Patel briefs Pannick
Home secretary to be represented by two QCs in Rwanda challenge
I hear that Lord Pannick QC is to represent the home secretary in the High Court next month at a hearing to decide whether Priti Patel can lawfully send asylum-seekers to Rwanda. The barrister will appear alongside Sir James Eadie QC, who as first treasury counsel takes on the most demanding cases for the government.
The two QCs, both members of Blackstone Chambers, often appear against each other — most famously in the two challenges brought by Gina Miller over whether the government could trigger Brexit and prorogue parliament. Pannick won both cases for Miller in the Supreme Court.
As a crossbench peer, Pannick voted against aspects of Patel’s Nationality and Borders Bill, since passed by parliament. As a barrister, though, he is known to be a strong supporter of the bar’s so-called cab-rank rule — meaning that he will take the first fare offered when he is available for hire, regardless of whether the customer wants to go north or south of the river.
The government’s decision to brief Pannick as well as Eadie shows how much importance it attaches to defending its Rwanda asylum policy against the legal challenges that Mr Justice Swift will hear between July 19 and July 21.

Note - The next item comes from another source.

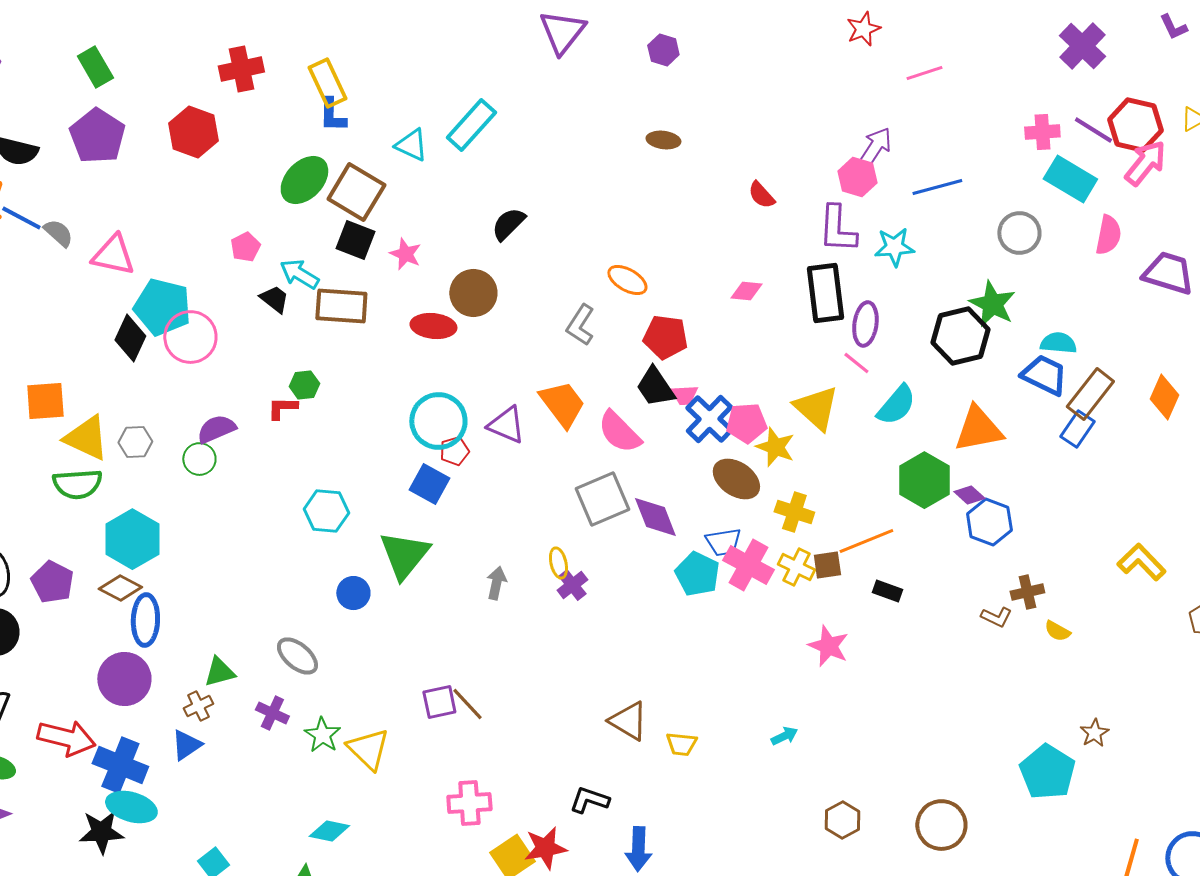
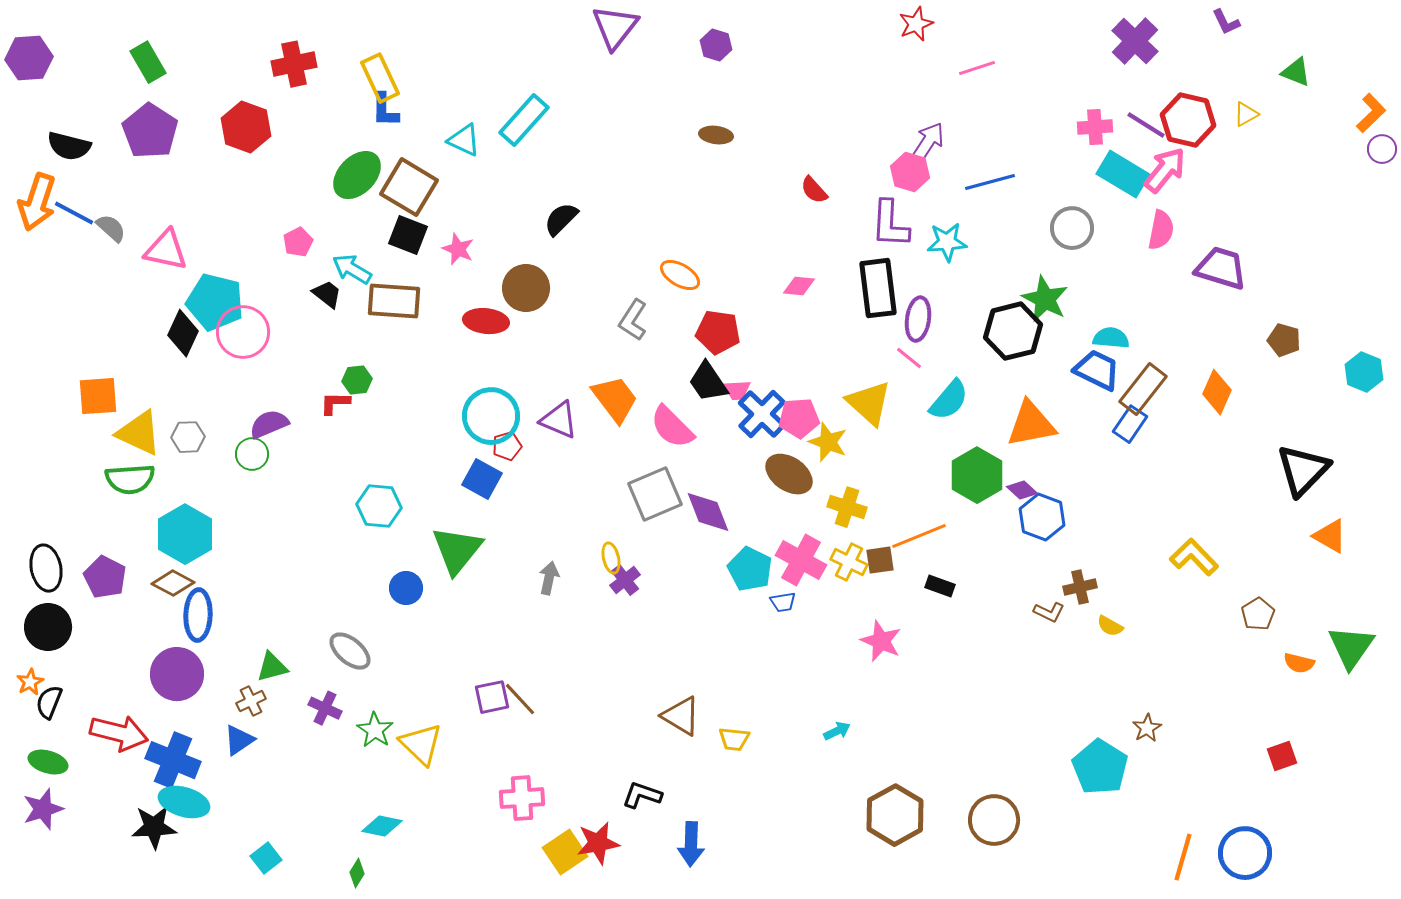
pink arrow: (1145, 163) -> (1165, 170), moved
blue trapezoid: (723, 542) -> (783, 602), moved, size x0.7
brown hexagon: (842, 820) -> (895, 815), size x1.6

Claims by several asylum-seekers have already been considered by the High Court, the Court of Appeal, the UK Supreme Court and the European Court of Human Rights — but only on the narrow question of whether the balance of convenience favoured allowing the claimants to remain in the UK until the lawfulness of the home secretary’s policy had been decided.
Swift decided that the importance of Patel being able to implement her policy in the meantime outweighed the problems which they might suffer if removed to Rwanda. The other UK judges agreed, but the Strasbourg court then blocked their removal until the hearing next month.
Pannick does not win every case in which he appears — his is sometimes briefed because a case is almost unwinnable — but it’s often said that if he can’t win a case for a client then nobody can.
By securing his services, the government has stopped solicitors for the asylum-seekers instructing Pannick in the High Court or the appeals that are likely to follow. Three junior members of Blackstone Chambers are already representing some of the claimants, along with QCs from other chambers.